(Beginning of Information provided)

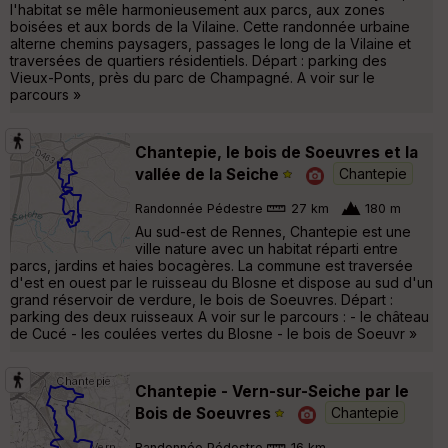
l'habitat se mêle harmonieusement aux parcs, aux zones
boisées et aux bords de la Vilaine. Cette randonnée urbaine
alterne chemins paysagers, passages le long de la Vilaine et
traversées de quartiers résidentiels. Départ : parking des
Vieux-Ponts, près du parc de Champagné. A voir sur le
parcours »
Chantepie, le bois de Soeuvres et la
vallée de la Seiche
Chantepie
Randonnée Pédestre
27 km
180 m
Au sud-est de Rennes, Chantepie est une
ville nature avec un habitat réparti entre
parcs, jardins et haies bocagères. La commune est traversée
d'est en ouest par le ruisseau du Blosne et dispose au sud d'un
grand réservoir de verdure, le bois de Soeuvres. Départ :
parking des deux ruisseaux A voir sur le parcours : - le château
de Cucé - les coulées vertes du Blosne - le bois de Soeuvr »
Chantepie - Vern-sur-Seiche par le
Bois de Soeuvres
Chantepie
Randonnée Pédestre
16 km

(End of Information provided)

### Your goal
Would you show each line of the listing above that has the string "parking"?

### Solved problem
traversées de quartiers résidentiels. Départ : parking des
parking des deux ruisseaux A voir sur le parcours : - le château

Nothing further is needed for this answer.